I thought we were friends, Reader. Apparently I was wrong. I mean, I would tell you if you spilled ketchup on shirt, or had mascara smudged under your eye, or if your new haircut made you look like Steve Buscemi. If you were really my friend, you would have told me that I had lopsided Buscemi-esque ankles. Because that's what friends do, Reader. They tell each other when they look like Steve Buscemi.
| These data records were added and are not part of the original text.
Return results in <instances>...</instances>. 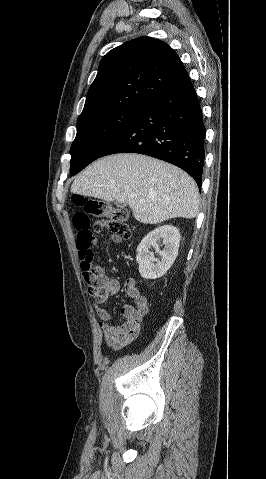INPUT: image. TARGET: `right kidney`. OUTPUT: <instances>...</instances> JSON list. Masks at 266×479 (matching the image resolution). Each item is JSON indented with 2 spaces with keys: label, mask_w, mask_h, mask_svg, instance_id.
Here are the masks:
<instances>
[{
  "label": "right kidney",
  "mask_w": 266,
  "mask_h": 479,
  "mask_svg": "<svg viewBox=\"0 0 266 479\" xmlns=\"http://www.w3.org/2000/svg\"><path fill=\"white\" fill-rule=\"evenodd\" d=\"M158 241L164 245L163 250H160ZM179 243V230L172 225L160 226L147 234L137 248L136 261L139 264L140 275L144 279H157L163 276L178 255ZM151 247L159 253L160 260L149 251Z\"/></svg>",
  "instance_id": "obj_1"
}]
</instances>
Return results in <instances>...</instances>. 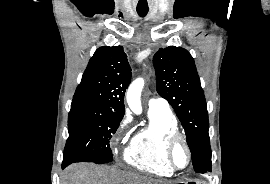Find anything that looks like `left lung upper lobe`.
I'll return each instance as SVG.
<instances>
[{
    "instance_id": "5c2ea615",
    "label": "left lung upper lobe",
    "mask_w": 270,
    "mask_h": 184,
    "mask_svg": "<svg viewBox=\"0 0 270 184\" xmlns=\"http://www.w3.org/2000/svg\"><path fill=\"white\" fill-rule=\"evenodd\" d=\"M153 64L157 92L170 103L182 123L195 171H211L208 112L192 56L181 47L169 46L157 51Z\"/></svg>"
}]
</instances>
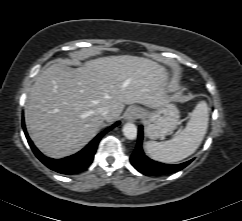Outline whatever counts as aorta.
Masks as SVG:
<instances>
[{"label":"aorta","instance_id":"obj_1","mask_svg":"<svg viewBox=\"0 0 242 221\" xmlns=\"http://www.w3.org/2000/svg\"><path fill=\"white\" fill-rule=\"evenodd\" d=\"M122 131H123L124 136L129 140H134L137 137V127L133 123H130V122L126 123L123 126Z\"/></svg>","mask_w":242,"mask_h":221}]
</instances>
But no. Instead of hearing it from a friend, I had to discover my freakishly mismatched ankles on my own. After years of wondering, I finally figured out why my left sock never stays up. There's no other logical conclusion. It must be because my left ankle is a startlingly strange and unprecedented shape for an ankle to be.
I guess I can't really blame you, though. A ketchup stain is one thing, but pointing out someone's genetic deformity is not a conversation most people are entirely comfortable engaging.
I can't believe it took me so long to figure this out. I mean, you don't often get a good look at both of your own ankles a the same time unless you're really into yoga, but all the warning signs were there. My bum knee? On the left. I get migraines sometimes, always on the left. And, most obvious of all - I'm right-handed. Right-handed. Because my left hand just isn't up to the task.
I must have yanked my left sock up forty times today. The right sock? Nada. Not once. Not necessary, because my right ankle doesn't object to its cozy little cotton home. But ol' Lefty? A vigilante. Lefty likes to live on the edge. Lefty likes the feel of chafing against my shoe over and over and over again. At least that's what I used to think, before I discovered I had Buscemi ankles.
I'm trying to look at the positive. Maybe having a Buscemi ankle isn't all that bad. Sure, it will never fit in with society's standards of "beauty," but despite its obvious speed bumps on the road to success, it could make a critically acclaimed career for itself in thought-provoking independent films. No one will be able to deny its raw talent, or the tenacity with which it throws itself into its gutsy supporting roles.
For all these years, I've been harboring potential ankle greatness, and you never told me? I thought we were friends.